The provided weather data assume that each weather station has a unique ID, X and Y values. For each day, the weather temperature (TEMP) is recorded in the dataset. The data is preprocessed by removing missing values.
There are two files provided for this competition
- Train - the train dataset that can be used for developing your model.
- Test - the test dataset for which you will predict the weather temperature. The evaluation metric will be calculated on the test dataset.
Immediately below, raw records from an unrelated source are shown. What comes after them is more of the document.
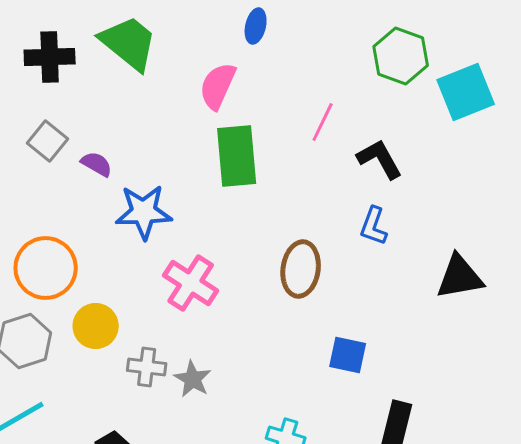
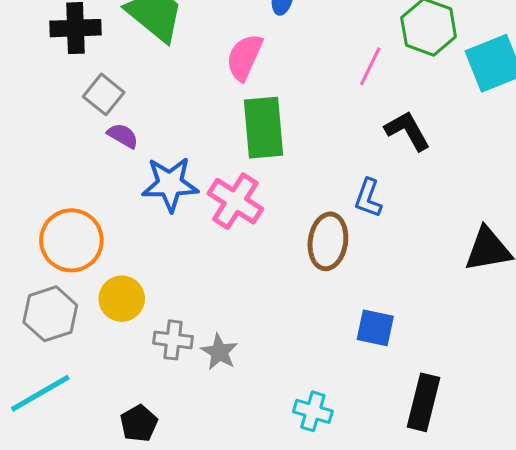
pink line: (323, 122) -> (370, 66), moved
gray square: (48, 141) -> (104, 94), moved
blue L-shape: (374, 226) -> (368, 198), moved
pink cross: (191, 283) -> (235, 201), moved

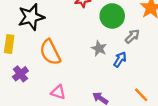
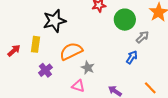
gray star: (99, 48) -> (88, 68), moved
orange semicircle: (50, 52) -> (71, 51), turned 90

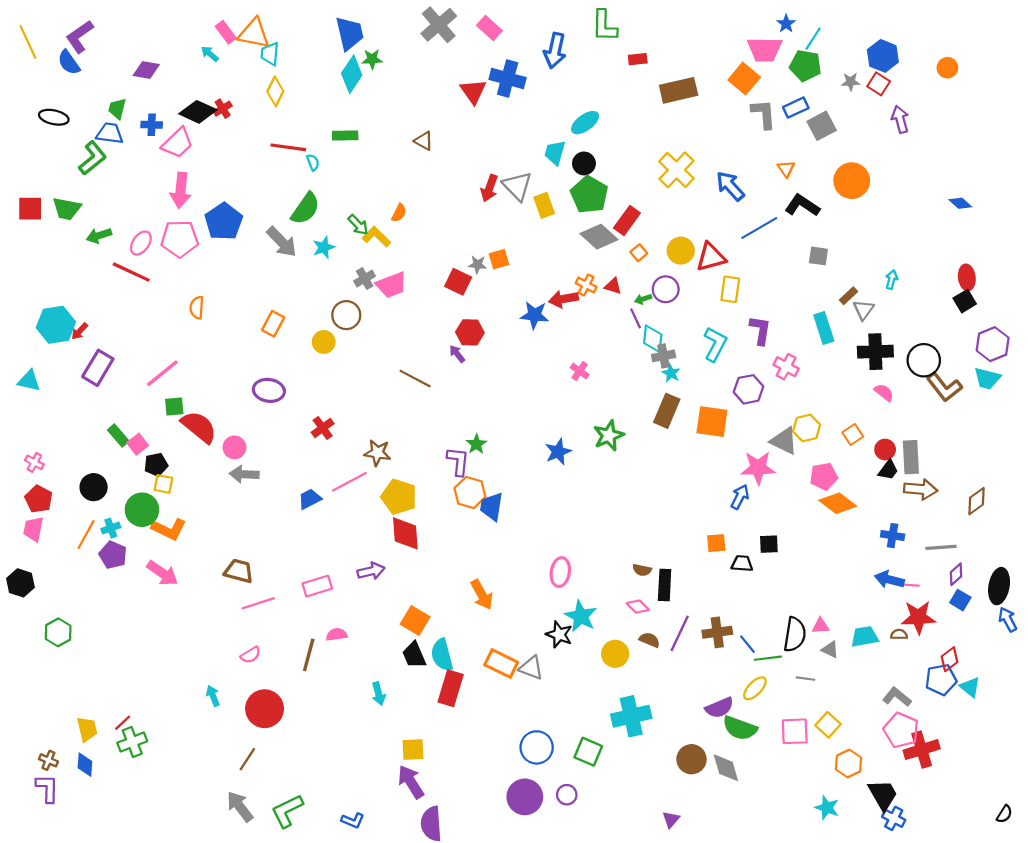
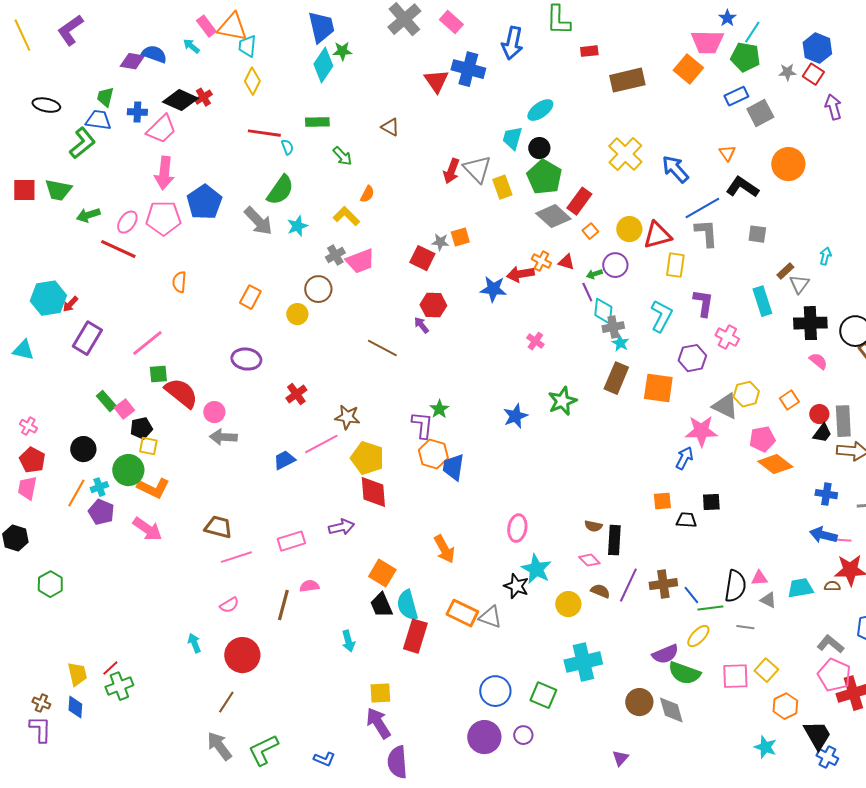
blue semicircle: (69, 62) -> (154, 54), moved, turned 145
gray L-shape: (764, 114) -> (706, 233), moved
green arrow: (358, 225) -> (342, 156), moved

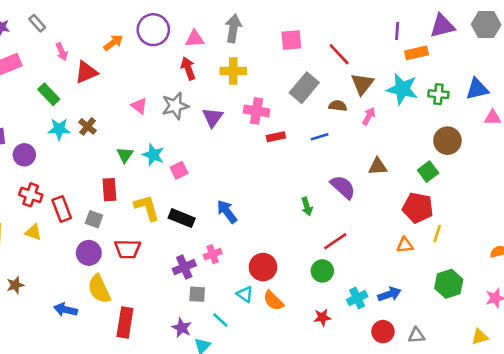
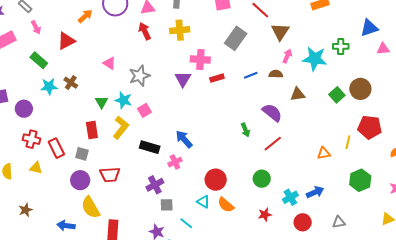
pink arrow: (62, 52) -> (36, 27), moved
cyan star: (402, 89) -> (315, 59), moved
green cross: (438, 94) -> (341, 46), moved
gray star: (175, 106) -> (139, 76), moved
brown semicircle: (338, 106) -> (276, 74), moved
purple triangle: (213, 117) -> (183, 79), moved
brown circle: (447, 141) -> (360, 89), moved
yellow L-shape: (147, 208) -> (121, 128), moved, turned 60
red pentagon: (418, 208) -> (370, 127), moved
red line: (335, 241) -> (273, 144), moved
pink cross: (213, 254) -> (175, 162), moved
red circle: (383, 332) -> (303, 222), moved

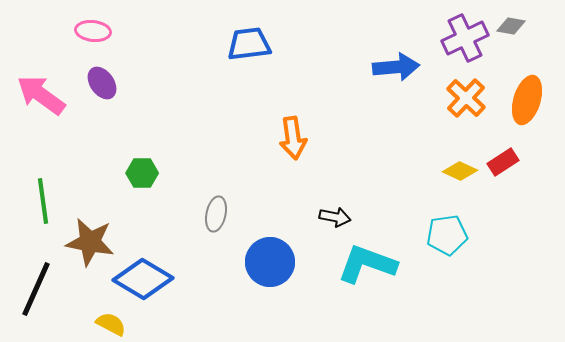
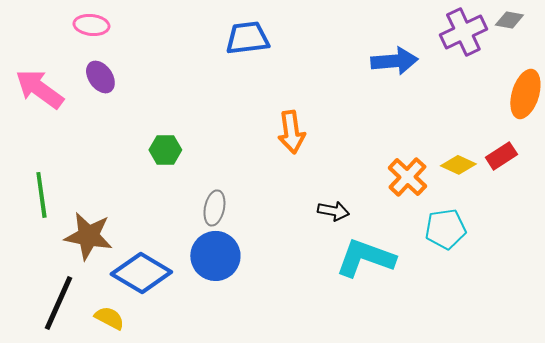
orange cross: (466, 98) -> (407, 177), moved
green hexagon: (142, 173) -> (165, 150), moved
blue circle: (270, 262) -> (215, 256), moved
black line: (36, 289) -> (58, 303), moved

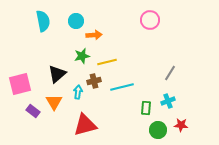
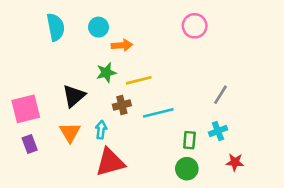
cyan arrow: (78, 92) -> (101, 130), moved
purple rectangle: (33, 111) -> (30, 144), moved, turned 32
green circle: (158, 130) -> (187, 169), moved

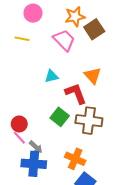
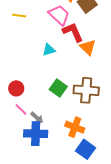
red L-shape: (76, 94) -> (73, 32), moved
red circle: (19, 124) -> (16, 88), moved

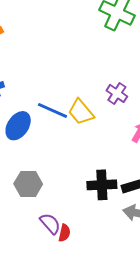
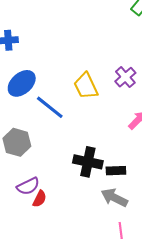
blue line: (52, 110) -> (50, 107), moved
purple semicircle: (50, 224) -> (28, 186), turned 90

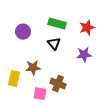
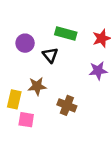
black triangle: (54, 44) -> (50, 55), moved
pink square: (40, 94) -> (26, 120), moved

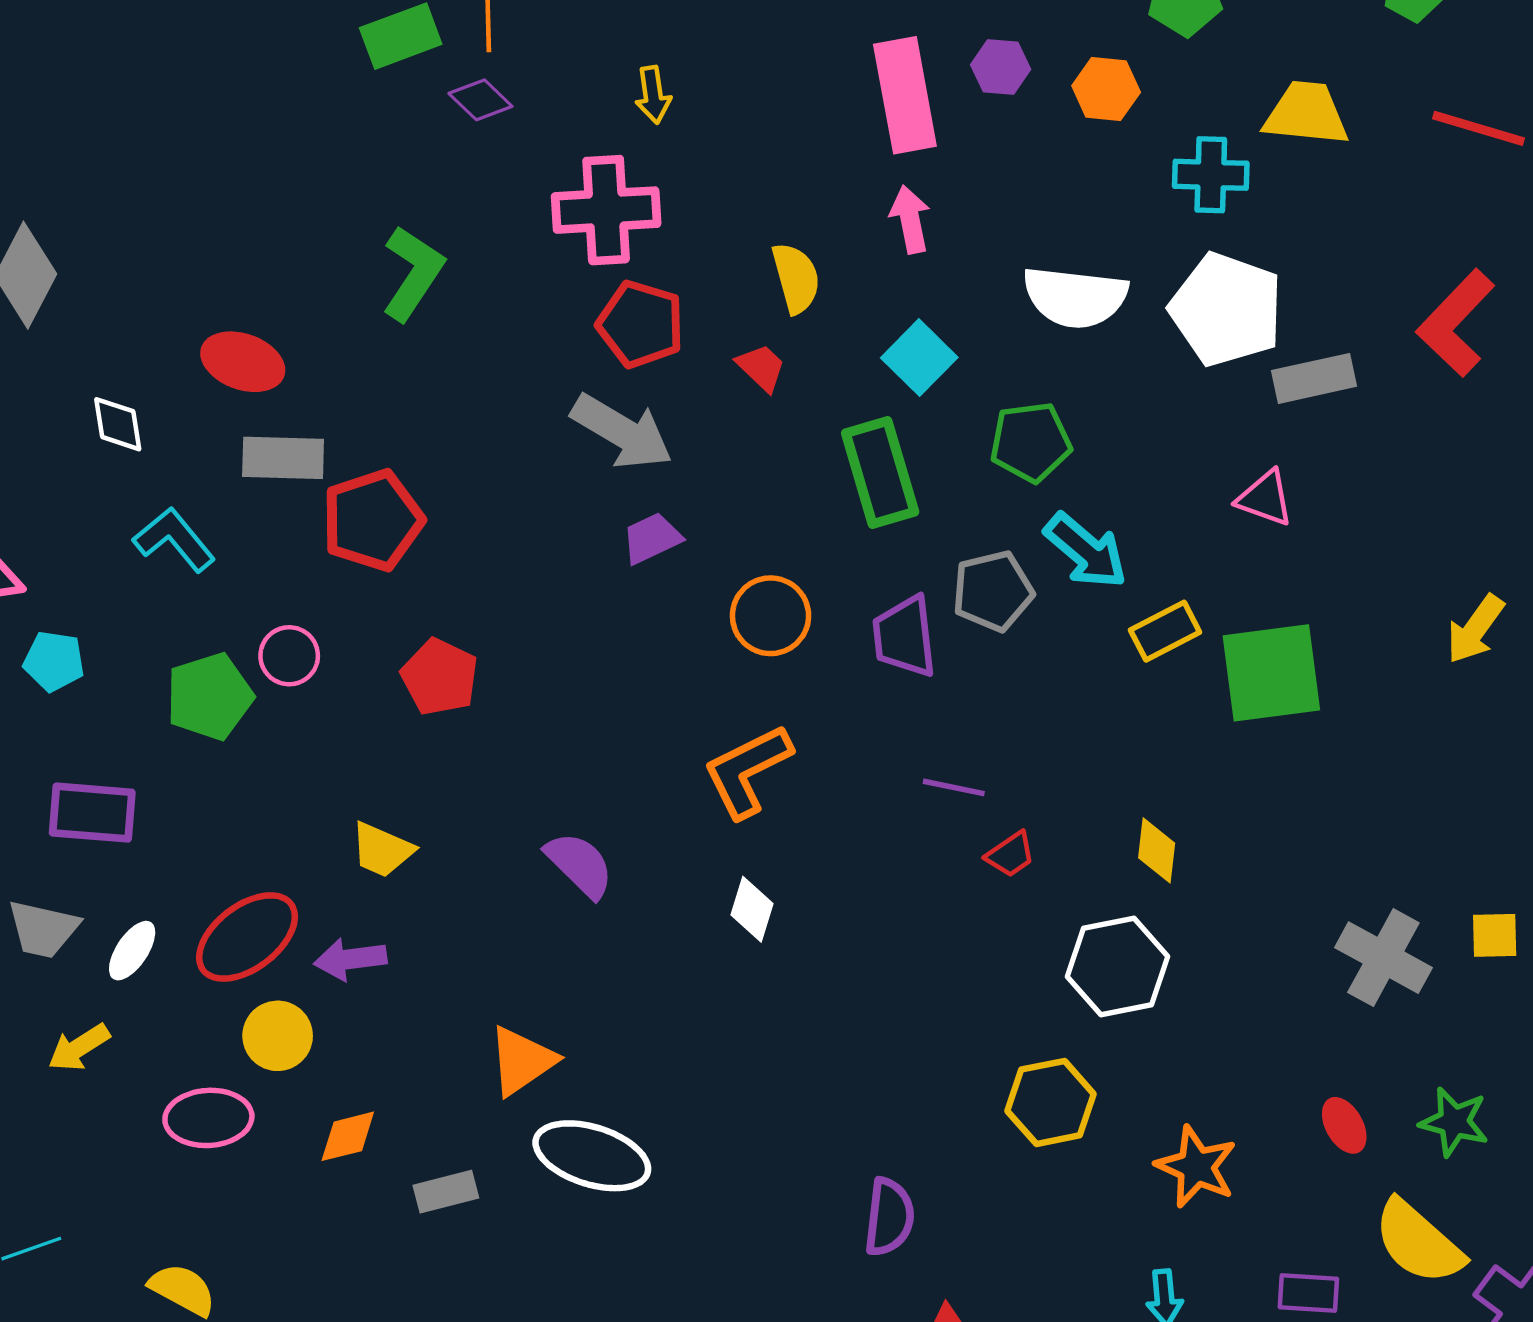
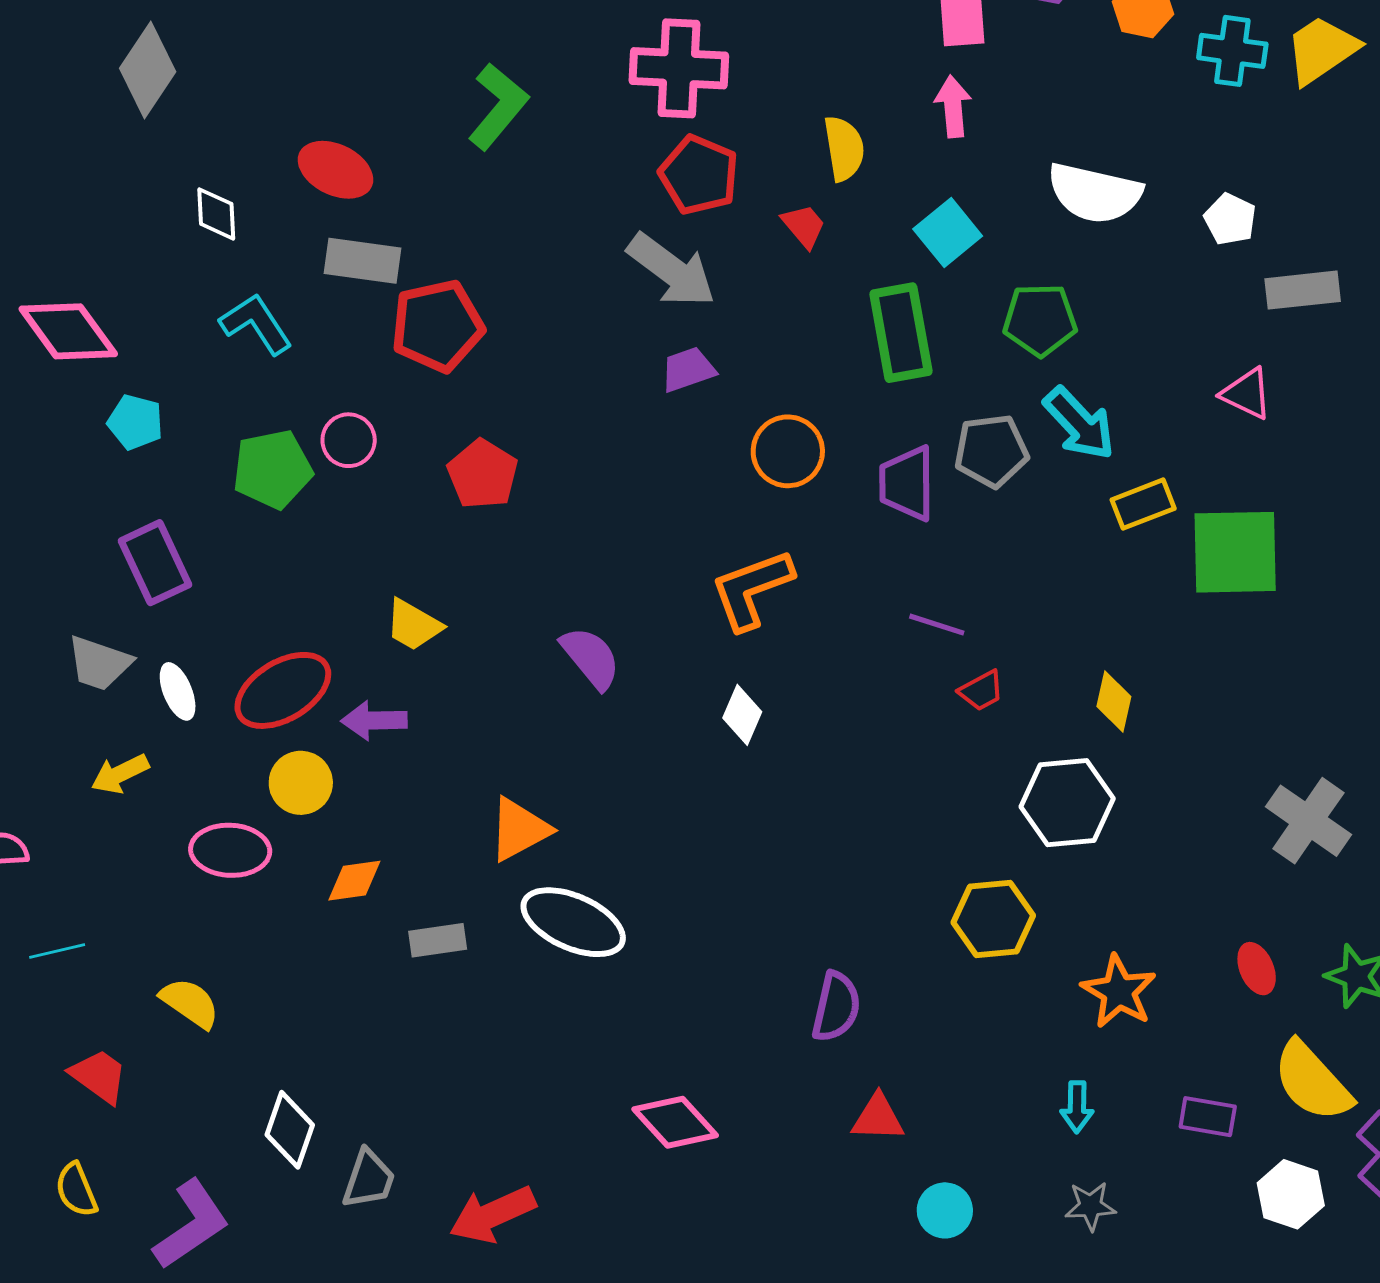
yellow trapezoid: (1306, 114) -> (1322, 50), turned -46
cyan cross: (1211, 175) -> (1232, 51), moved
white pentagon: (1226, 309) -> (1230, 219), size x0.5
purple rectangle: (92, 813) -> (155, 563), turned 54
white ellipse: (132, 951) -> (178, 691), turned -62

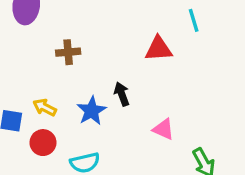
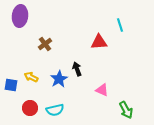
brown cross: (68, 52) -> (45, 44), turned -32
red circle: (43, 143) -> (30, 108), moved

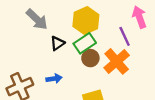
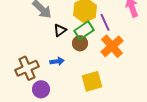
purple line: (125, 36) -> (105, 22), moved
brown circle: (90, 58) -> (80, 43), moved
Number of records in each file
- Train has 1,449,100 rows and 5 columns
- Test has 391,661 rows and 4 columns (The target is not provided)
File format
The input train dataset is provided in a comma delimited file having the following format:
Date,LOC_ID,X,Y,TEMP
2020-09-14,8695,0.117571677905505,-0.1312422060557518,79.8 2020-12-15,1831,0.1615036231279796,-0.0282468070433892,30.2
2019-01-22,3436,0.330747584291955,0.0251439480766755,15.2
2019-03-17,7280,-0.4700605266230696,0.0493091912565244,55.2 2018-10-05,1057,-0.0971386908259038,0.0108517790792007,42.9
The Date column represents the date of the reported data. We provide 3 years of data, for each day, the weather temperature data is reported by a set of weather stations identified by their LOC_ID, X and Y coordinates. The target will be the value of the weather temperature (TEMP).